"Until I come, devote yourself to the public reading of Scripture, to preaching and to teaching."
- Ecclesiastes 10:10

QUINERT Bill Nicoletta 1024x812Bill and Nicoletta Quinert, Italy

Admittedly it does seem a contradiction to speak of a forest camp in the city, because they are both opposites – the forest means isolation, no protection or shelter, being exposed to danger and cold weather, while city life means comfort, a home or apartment, warmth and social life.

Well, around 10 km from the heart of the city of Rome there is such a forest camp of African refugees — around 150-200, who live in deplorable conditions in an enormous old abandoned factory, with no lighting, no toilets, no bathrooms, no food — only cold water. The majority of refugees have travelled by boat from Libya to southern Italy, then to Rome. They are catered for in official government refugee centres, where they receive accommodation and food, but those provisions only last for a year, after which they are obliged to leave their refugee centres and provide for themselves.

Now with 13% unemployment in Italy, thousands of Italians without work, plus the enormous population of refugees, these homeless young people are desperate, with no hope, no future — what can they do to survive? We don’t know the history of this centre, but evidently some refugees have discovered this old building and moved in. The gates to the street are open, there are no guards, you can just walk in. On both sides of the long corridor inside, the homeless have built make-shift huts as rooms to sleep in. Some have purchased generators for lighting. Just from one side there is natural light that comes through the windows. The only positive thing is that the building inside is dry. To go to the toilet they need to take a walk to the fields with trees nearby. The men have built crude huts outside the back of the building where they have a cold shower.

Whereas in other official refugee centres we aren’t permitted to enter to talk or witness, here we have complete freedom to enter, like the refugees themselves. The majority of them are Nigerians, and nearly all born-again Christians, while there are others who are Muslims from different countries.

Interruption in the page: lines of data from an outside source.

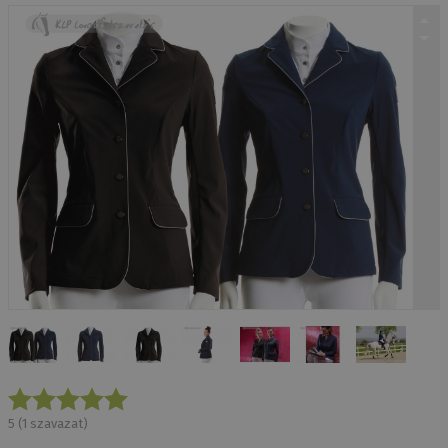
5
(
1
szavazat)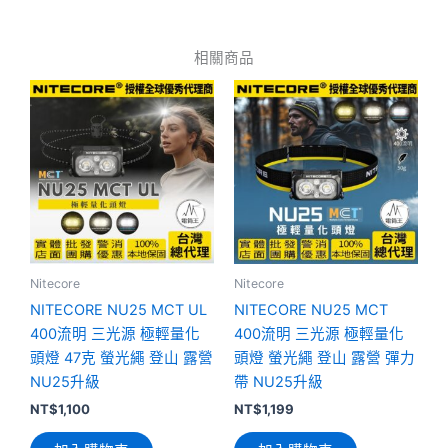
相關商品
Nitecore
Nitecore
NITECORE NU25 MCT UL
NITECORE NU25 MCT
400流明 三光源 極輕量化
400流明 三光源 極輕量化
頭燈 47克 螢光繩 登山 露營
頭燈 螢光繩 登山 露營 彈力
NU25升級
帶 NU25升級
NT$
1,100
NT$
1,199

All the Nigerians speak English, so the three of us who visit are able to communicate well, while others speak French and a little Italian. By coincidence we made contact with the centre just a few months ago and go to visit once a week. We pass out clothing and fruit, and we speak openly with the Nigerians, giving them Bibles in English, sharing from the Word of God to bring comfort and give hope, as well as teaching them the ways of the Lord. When some are willing we pray with them and share their burdens — they are generally grateful and appreciative of the love we show them. Actually we can’t do more than that to help them in their plight, but with these small gestures of love, a smile and a hug, we are able to communicate meaningfully. Of course we also speak with the Muslims, and witness to explain who Jesus is and how to go to heaven, but generally they are very closed to the gospel.

Yet we do want to do more, so we are praying and hoping to rent a premises to use as a storage facility for clothing and literature in various languages, not too far from the centre. Here we can also take some of them to read the Word together, maybe offer a meal and pray with them, as well as give them our friendship. This is a project we are working on and we trust God to provide, so at the moment we don’t know how things will go, yet we press forward by faith, trusting in the Lord for His guidance and provision.